M. H.DANELIUS, président

Mme G.H. THUNE, MM. G.JÖRUNDSSON, J.C. SOYER, H.G. SCHERMERS, F. MARTINEZ, L. LOUCAIDES, J.C. GEUS, M.A. NOWICKI, I. CABRAL BARRETO, J. MUCHA, D. SVÄBY, P. LORENZEN

Mme M.T. SCHOEPFER, secrétaire de la chambre.

Vu l’article 25 de la Convention de sauvegarde des Droits de l’Homme et des Libertés fondamentales ;

Vu la requête introduite le 7 septembre 1995 par Omar RADDAD contre la France et enregistrée le 26 septembre 1995 sous le N° de dossier 28709/95 ;

Vu le rapport prévu à l’article 47 du Règlement intérieur de la Commission ;

Après avoir délibéré,

Rend la décision suivante :

EN FAIT

Le requérant, de nationalité marocaine, né en 1962, a exercé la profession de jardinier et est actuellement détenu à la maison d’arrêt de Grasse.

Devant la commission, le requérant est représenté par Maître Neville Maryan Green, avocat aux barreaux de Paris et de Londres, ainsi que par Maîtres Didier Bouthors et Claire Waquet, avocats au Conseil d’Etat et à la Cour de cassation.
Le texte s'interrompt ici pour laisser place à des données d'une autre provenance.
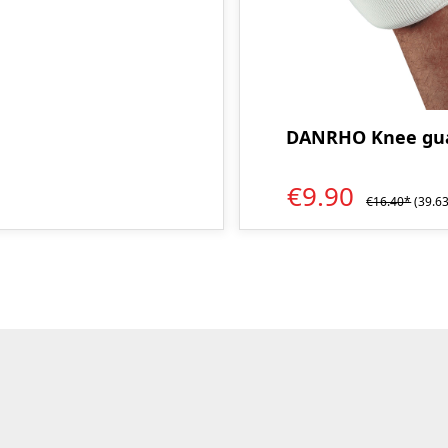
DANRHO Knee gua
€9.90
€16.40*
(39.6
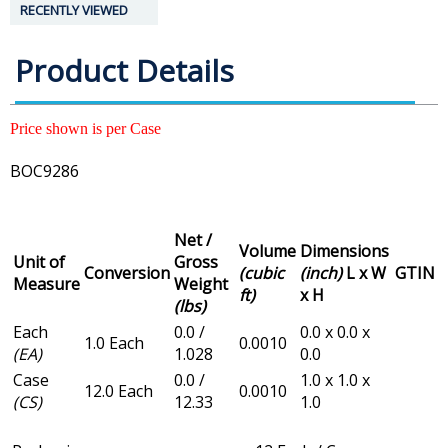
RECENTLY VIEWED
Product Details
Price shown is per Case
BOC9286
Net /
Volume
Dimensions
Unit of
Gross
Conversion
(cubic
(inch)
L x W
GTIN
Measure
Weight
ft)
x H
(lbs)
Each
0.0 /
0.0 x 0.0 x
1.0 Each
0.0010
(EA)
1.028
0.0
Case
0.0 /
1.0 x 1.0 x
12.0 Each
0.0010
(CS)
12.33
1.0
Les faits, tels qu’ils ont été évoqués par le requérant, peuvent se résumer comme suit :

Le 24 juin 1991, le corps de Madame Marchal, qui employait le requérant comme jardinier, fut découvert dans la cave de sa villa. Deux inscriptions en lettres de sang figuraient sur le mur ; " omar m’a tuer " et " omar m’a ".

Une information judiciaire fut ouverte à l’encontre du requérant, prénommé Omar. IL fut mis en examen du chef d’homicide volontaire. Le 11 mars 1993, le juge d’instruction ordonna la transmission du dossier de la procédure au procureur général près la cour d’appel d’Aix-en-Provence.

Par arrêt du 14 avril 1993, la chambre d’accusation d’Aix-en-Provence mit le requérant en accusation du chef d’homicide volontaire et le renvoya devant la cour d’assises du département des Alpes-Maritimes. Il fit un pourvoi en cassation, dont il se désista ultérieurement. La Cour de Cassation lui donna acte de son désistement le 27 juillet 1993.

Les débats se déroulèrent du 24 janvier au 2 février 1994. Pendant les débats, le requérant fut assisté de plusieurs avocats et d’un interprète. Il ne sollicita pas la traduction de l’arrêt de renvoi.

Les jurés prêtèrent serment selon les prescriptions de l’article 304 du code de procédure pénale. Après avoir déclaré les débats terminés, le président posa par écrit et lut les cinq questions auxquelles la cour et le jury avaient à répondre. La cinquième question était ainsi rédigée : " existe-t-il des circonstances atténuantes en faveur de l’accusé ? " Suivait la mention dactylographiée : " En conséquence des réponses aux questions ci-dessus posées, la cour et le jury réunis en salle des délibérations sans désemparer statuant sur l’application de la peine, après avoir délibéré et voté conformément à la loi, à la majorité absolue, faisant application des articles " le restant étant manuscrit.

Les avocats du requérant n’élevèrent pas d’incident contentieux concernant les questions posées.

Par arrêt du 2 février 1994, la cour d’assises reconnut le requérant coupable d’homicide volontaire et le condamna à une peine de dix-huit ans de réclusion criminelle.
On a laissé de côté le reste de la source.